The volume of freight shipped by CSX fell by 6 percent in the fourth quarter and was widespread across most business segments, with the notable exception of automobile shipments, which rose 5 percent.

Ward expects automobiles to continue to be a growth market, and he also sees good demand for housing-related materials.

But, he said, “if we look at most of the other markets, they’re challenging.”

Coal shipments, traditionally CSX’s largest business segment, continue to fall, dropping 32 percent in the fourth quarter. Low energy prices and a strong U.S. dollar affecting export coal demand are impacting the market.

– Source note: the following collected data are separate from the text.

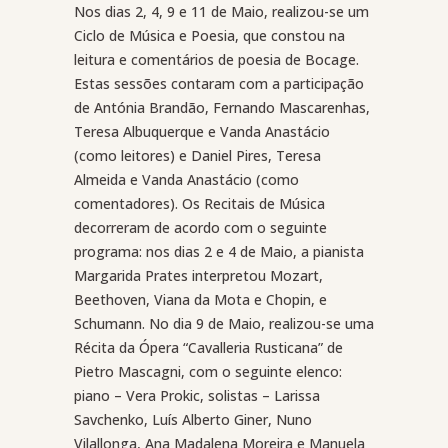
Nos dias 2, 4, 9 e 11 de Maio, realizou-se um
Ciclo de Música e Poesia, que constou na
leitura e comentários de poesia de Bocage.
Estas sessões contaram com a participação
de Antónia Brandão, Fernando Mascarenhas,
Teresa Albuquerque e Vanda Anastácio
(como leitores) e Daniel Pires, Teresa
Almeida e Vanda Anastácio (como
comentadores). Os Recitais de Música
decorreram de acordo com o seguinte
programa: nos dias 2 e 4 de Maio, a pianista
Margarida Prates interpretou Mozart,
Beethoven, Viana da Mota e Chopin, e
Schumann. No dia 9 de Maio, realizou-se uma
Récita da Ópera “Cavalleria Rusticana” de
Pietro Mascagni, com o seguinte elenco:
piano – Vera Prokic, solistas – Larissa
Savchenko, Luís Alberto Giner, Nuno
Vilallonga, Ana Madalena Moreira e Manuela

CSX’s earnings for all of 2015 rose by 8 cents a share to $2, but the company is projecting 2016 earnings per share to be lower than last year.

Total revenue fell 13 percent in the fourth quarter to $2.8 billion. For all of 2015, revenue fell 7 percent to $11.8 billion.

Ward said the volume trends got worse in every quarter last year.

However, while CSX’s results show a downturn in industrial demand, Ward doesn’t think the overall U.S. economy is headed into a recession.

“Consumer confidence seems to be hanging in there,” he said, although global concerns including terrorism could begin to hurt confidence.

“We could see it (the industrial slowdown) eventually cascade into the consumer market,” Ward said, but he’s not seeing that yet.

CSX did make progress on its goal to make its service more efficient.

Its operating ratio — operating expenses divided by revenue — fell from 71.5 percent in 2014 to 69.7 percent last year, the first time the ratio finished a year below 70 percent. CSX has a long-range target of lowering the operating ratio to the mid-60s.

CSX’s average employee count throughout its system, which covers most of the eastern U.S., fell by 2,360 from the previous year to 29,761 in the fourth quarter.

Ward said he expects the company’s employment to fall another 2 percent in the first quarter this year.

During the fourth quarter, talk of railroad mergers heated up again as Canadian Pacific Railway Ltd. pursued CSX rival Norfolk Southern Corp., the other major eastern U.S. railroad. In the fall of 2014, Canadian Pacific pursued CSX, but CSX officials weren’t interested.

Norfolk Southern also rejected Canadian Pacific’s overtures.

Ward said in 2014 that regulatory concerns would impede any merger involving major North American railroads and recent indications from the U.S. Surface Transportation Board indicate that’s still the case, he said.

“It would be a very difficult regulatory process,” he said Wednesday.

Ward also said a merger between Canadian Pacific and Norfolk Southern wouldn’t make economic sense because the two railroads have “limited synergies,” leaving few options for cost savings.

“The logic of the merger from a shareholder value perspective does not hold water,” he said.